Who's the "we" in "we decided"?
And yes, reintroducing predators may be self-evidently bad. Things out there ain't the way they were 100-150 years ago. People live in those formerly "wild" areas. We are reintroducing predators into areas that aren't "wild" anymore and/or there's no way to keep the predators in the small areas that we have deemed "wild".
"We" as in people, humans, those that try to manage ecosystems, etc. Context is your friend, looking for a hair to split as some form of "gotcha!" is dumb.
Just like "we" (collective of people in general, and largely the wildlife management field) recognize that the turn of the 20th century mentality that killing everything that we don't like (predators in general) is not, in fact, perfectly fine and that doing so has significant repercussions that some species never recover from and that can permanently change an ecosystem, generally for the worse.

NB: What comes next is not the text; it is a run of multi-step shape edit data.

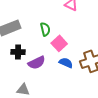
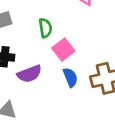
blue semicircle: (66, 63) -> (70, 77), turned 40

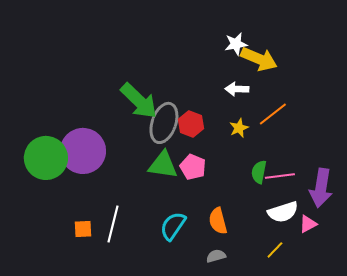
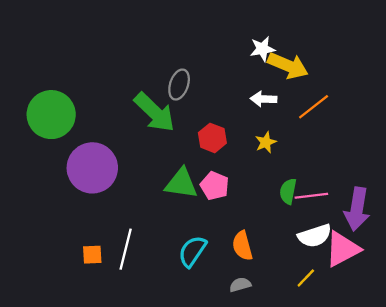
orange line: (273, 114) -> (314, 107), moved
gray ellipse: (164, 123) -> (179, 85), moved, size x0.7
green circle: (46, 158) -> (51, 115), moved
pink triangle: (308, 224) -> (342, 249), size x1.8

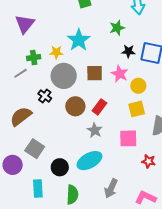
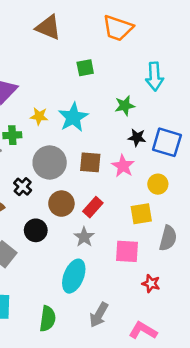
yellow star: (56, 52) -> (39, 116), moved
yellow circle: (138, 86) -> (158, 184), moved
cyan ellipse: (89, 161) -> (74, 276), turned -45
black circle: (60, 167) -> (36, 230), moved

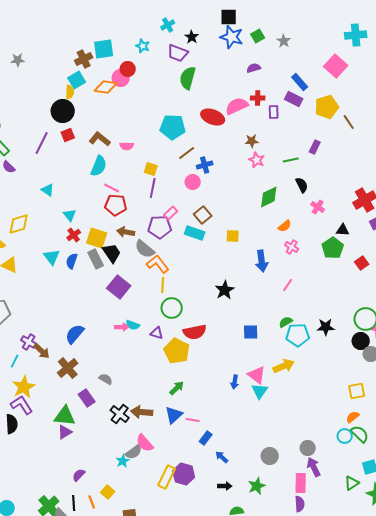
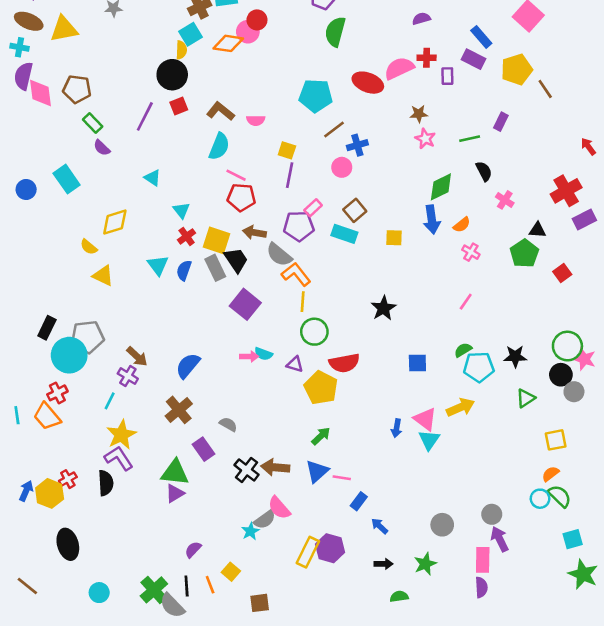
blue arrow: (262, 261) -> (432, 220), moved
brown arrow: (42, 351) -> (137, 356), moved
green triangle: (352, 483) -> (526, 398), moved

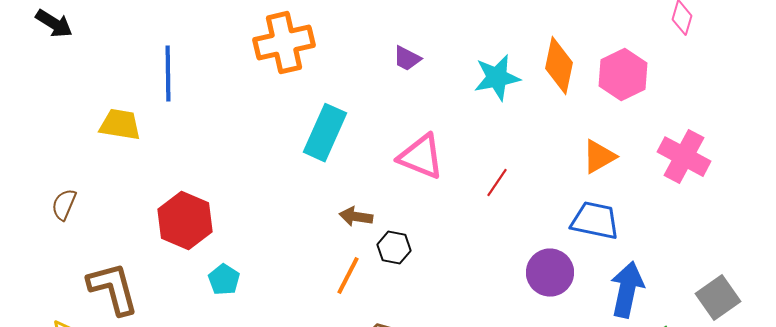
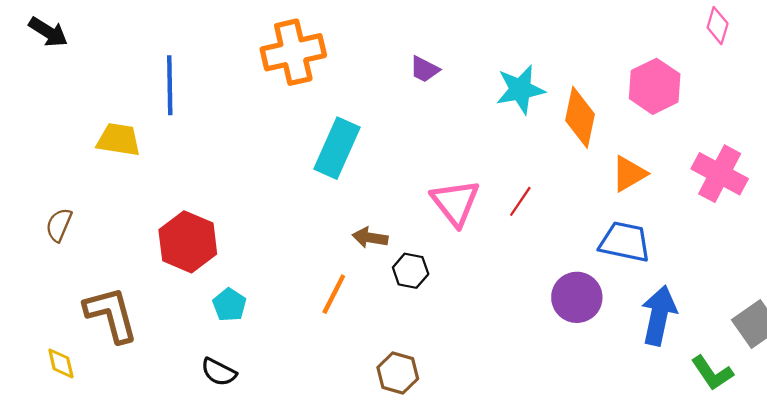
orange diamond: (559, 66) -> (580, 117), moved
pink triangle: (421, 157) -> (455, 202), moved, turned 30
orange line: (348, 276) -> (334, 294), moved

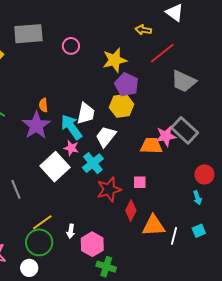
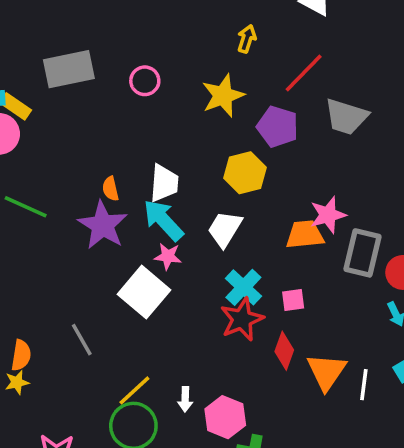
yellow arrow: (143, 30) -> (247, 39), moved, turned 105
purple pentagon: (127, 85) -> (278, 127), moved
white trapezoid: (86, 113) -> (164, 183), moved
gray rectangle: (185, 130) -> (362, 253), moved, turned 68
cyan cross: (93, 163) -> (243, 287), moved
orange triangle: (154, 226) -> (326, 372), turned -45

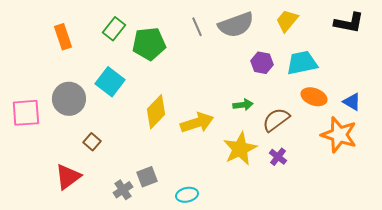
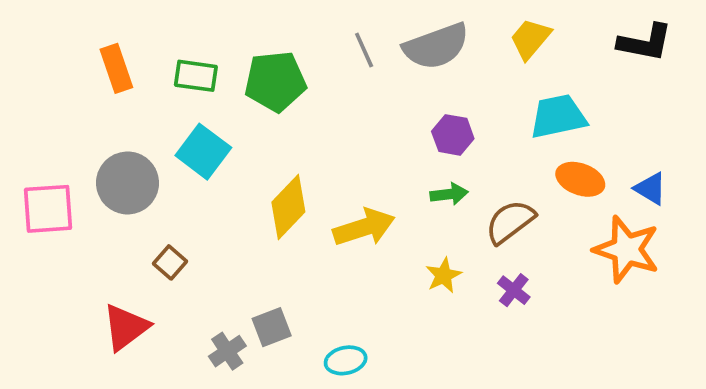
green rectangle: (114, 29) -> (196, 76), moved, turned 60
purple hexagon: (262, 63) -> (453, 135), moved
yellow star: (240, 149) -> (444, 275), size x0.6

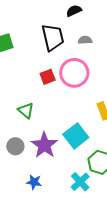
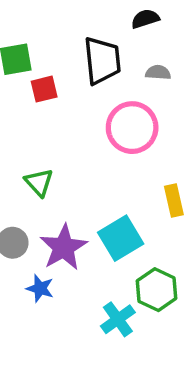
red square: (48, 77) -> (44, 89), moved
blue star: (34, 182) -> (40, 288), moved

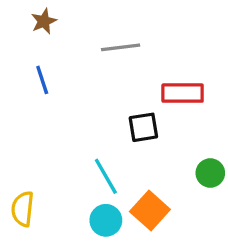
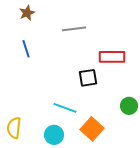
cyan line: (106, 176) -> (65, 108), turned -40
cyan circle: (106, 220) -> (54, 135), moved

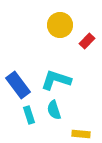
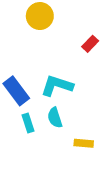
yellow circle: (60, 25) -> (40, 16), moved

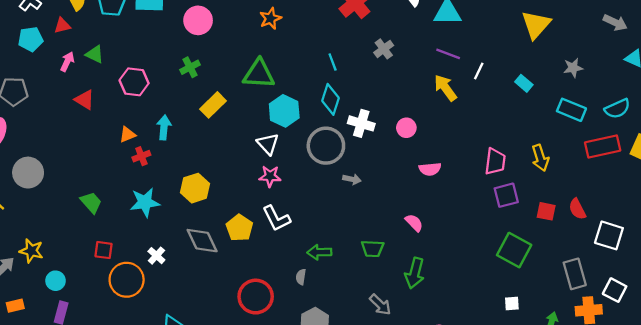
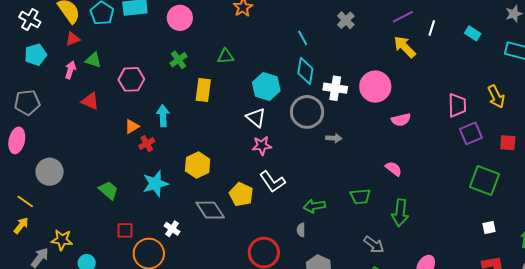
red triangle: (62, 25) -> (73, 39), moved
purple line: (448, 54) -> (403, 17), turned -40
green triangle: (259, 74) -> (226, 56), moved, size x0.6
yellow rectangle: (213, 105) -> (203, 90), turned -30
pink circle: (406, 128) -> (375, 87), size x1.8

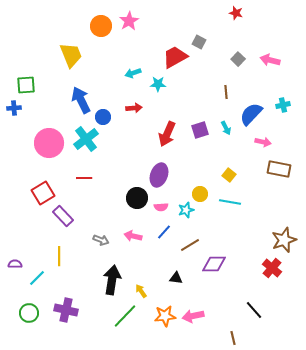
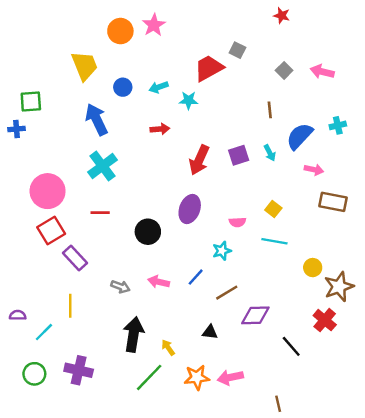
blue circle: (103, 117) -> (123, 87), moved
pink circle: (49, 143) -> (48, 191), moved
yellow circle: (200, 194) -> (313, 268), moved
black circle: (137, 198) -> (148, 232), moved
pink semicircle: (161, 207) -> (237, 222), moved
black line: (254, 310) -> (291, 346), moved

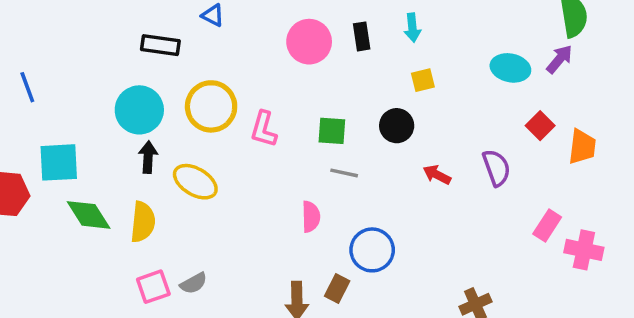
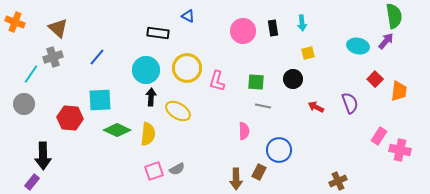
blue line: (27, 87) -> (97, 57), moved, turned 60
green diamond: (89, 215) -> (117, 130), turned -32

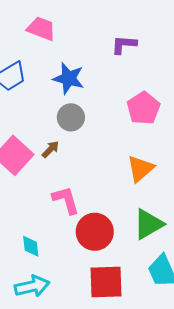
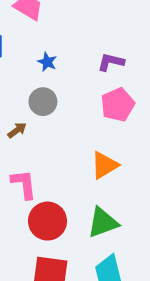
purple L-shape: (124, 45) -> (111, 62), moved
blue star: (69, 78) -> (47, 62), size x0.6

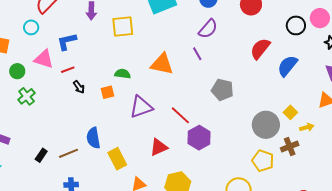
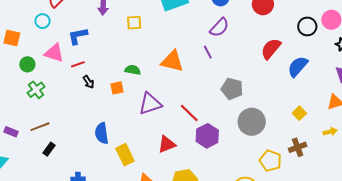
yellow square: (123, 26) -> (134, 23), size x0.7
gray circle: (266, 125) -> (252, 122), moved
yellow arrow: (307, 127) -> (330, 132), moved
brown line: (69, 153) -> (40, 127), moved

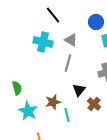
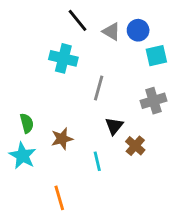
gray triangle: (71, 40) -> (111, 32), moved
brown star: (53, 102) -> (62, 139), moved
cyan star: (28, 111) -> (23, 156), moved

So far the main arguments against that I've seen (I'm generalizing here and putting this caveat in just for you so you don't go back and find some minute difference in an attempt to discredit an entire statement):
- Wolves haven't been around for a century, might as well just keep it that way
- May kill some livestock and that will cost ranchers money, even though livestock is the definition of an invasive species not native to the area
- May have some effect on elk numbers, which are generally agreed on as inflated due to a lack of natural predators
- May cause some elk to not bugle, which would ruin the experience of people's lives somehow because they can't hear them (dont get me wrong, I love the sound of elk bugling like anybody else...but that's a garbage reason)
- May cause some change in lifestyle for some people
- Possibility that reintroduction doesn't change anything so it's obviously just a dumb idea
- It's not 100% the same exact wolf that once roamed the mountains, so it really isn't reintroducing anything, therefore it shouldn't happen
None of those really are valid reasons to not try to return to a more "natural" state IMO. That's just me though, guess I qualify as "city folk" because I don't have the minimum 1000 acres of land that makes me not city folk. I also look at the western slope and see a whole lot of land that likely never sees human footsteps or livestock for that matter and think that a whole lot of the fears will be unjustified. That's purely a guess though, but generally speaking - wild animals avoid human interaction as much as they can out of instinct. It will happen, but likely not nearly to the scale that some want to say it will happen because they don't like the idea. My opinion.